__YOUR GOAL__. Return only these lines, exactly: the one containing "ло аэропорта" and every line after it in the listing.

+ + + + +

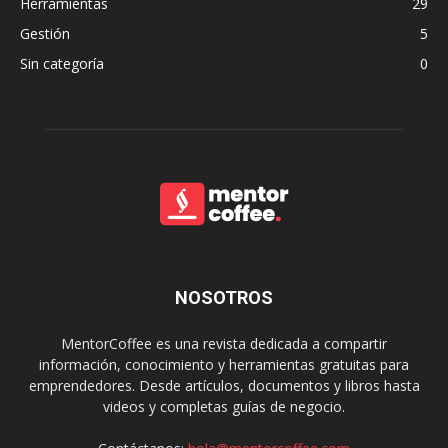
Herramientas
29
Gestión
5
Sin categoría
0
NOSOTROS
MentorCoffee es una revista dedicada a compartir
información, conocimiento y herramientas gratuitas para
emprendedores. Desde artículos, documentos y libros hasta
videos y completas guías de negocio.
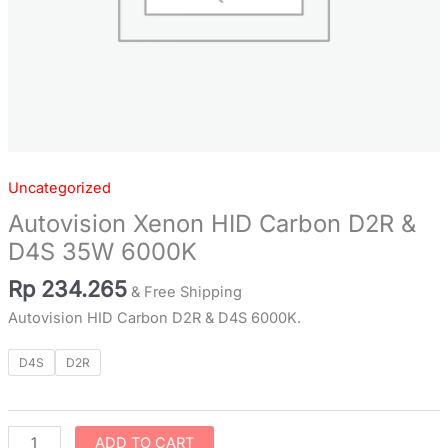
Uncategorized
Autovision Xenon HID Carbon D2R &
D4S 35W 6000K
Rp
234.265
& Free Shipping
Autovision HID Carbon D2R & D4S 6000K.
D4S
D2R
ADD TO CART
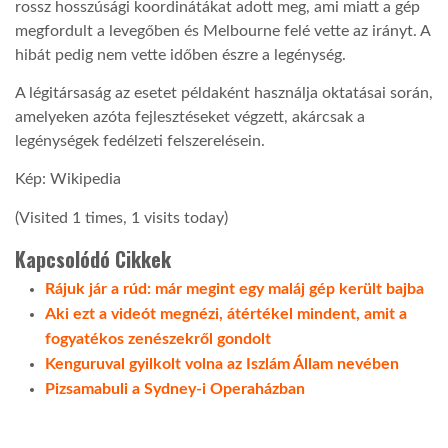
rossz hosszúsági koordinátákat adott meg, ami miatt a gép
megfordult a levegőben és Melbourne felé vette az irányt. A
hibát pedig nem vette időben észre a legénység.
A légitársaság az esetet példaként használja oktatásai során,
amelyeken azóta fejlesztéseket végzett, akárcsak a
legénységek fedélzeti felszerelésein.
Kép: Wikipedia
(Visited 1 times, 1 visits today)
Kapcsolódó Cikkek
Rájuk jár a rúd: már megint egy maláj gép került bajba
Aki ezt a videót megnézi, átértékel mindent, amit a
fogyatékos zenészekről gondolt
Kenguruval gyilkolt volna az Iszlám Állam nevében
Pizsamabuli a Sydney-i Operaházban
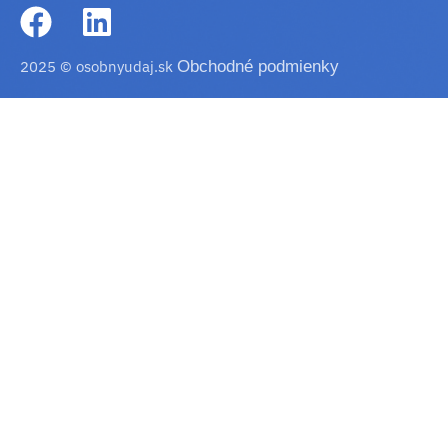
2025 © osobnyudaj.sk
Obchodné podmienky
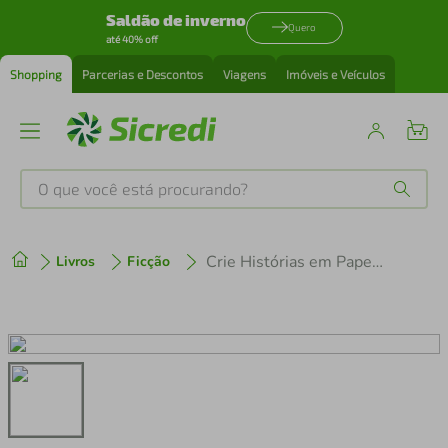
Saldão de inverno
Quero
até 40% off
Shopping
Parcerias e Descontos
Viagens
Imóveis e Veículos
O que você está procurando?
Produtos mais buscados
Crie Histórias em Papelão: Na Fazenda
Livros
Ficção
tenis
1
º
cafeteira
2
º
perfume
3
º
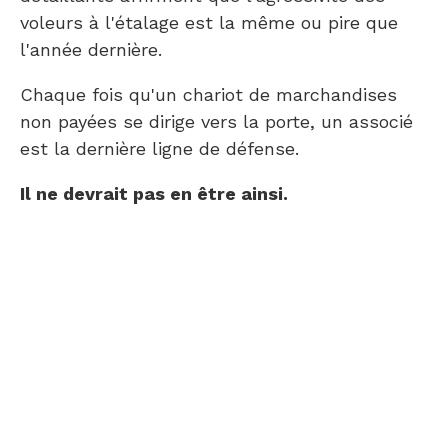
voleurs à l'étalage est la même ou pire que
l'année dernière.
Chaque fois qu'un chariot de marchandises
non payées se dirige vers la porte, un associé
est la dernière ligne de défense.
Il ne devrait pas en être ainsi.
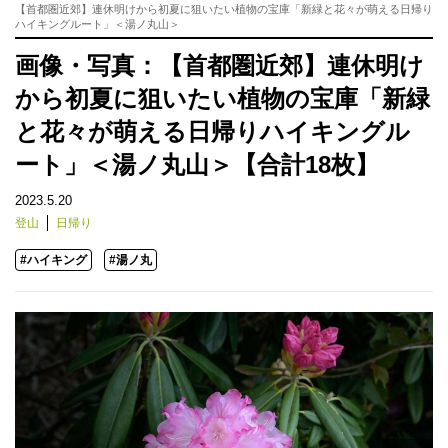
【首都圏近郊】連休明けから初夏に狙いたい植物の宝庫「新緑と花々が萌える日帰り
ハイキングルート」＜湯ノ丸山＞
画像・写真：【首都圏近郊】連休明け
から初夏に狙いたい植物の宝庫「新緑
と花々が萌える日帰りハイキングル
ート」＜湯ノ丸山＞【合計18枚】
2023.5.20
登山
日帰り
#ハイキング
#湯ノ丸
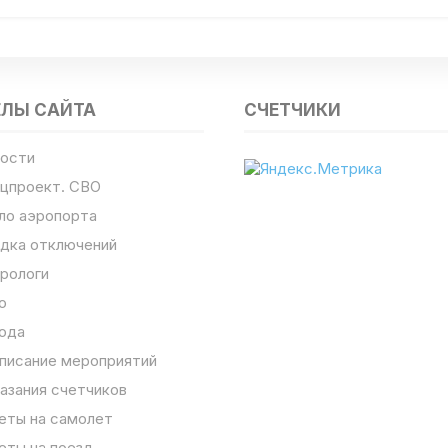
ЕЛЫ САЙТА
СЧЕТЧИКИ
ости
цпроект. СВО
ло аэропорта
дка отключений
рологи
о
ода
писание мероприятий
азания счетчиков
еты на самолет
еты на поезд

+ + + + +

__YOUR SOLUTION__.
ло аэропорта
дка отключений
рологи
о
ода
писание мероприятий
азания счетчиков
еты на самолет
еты на поезд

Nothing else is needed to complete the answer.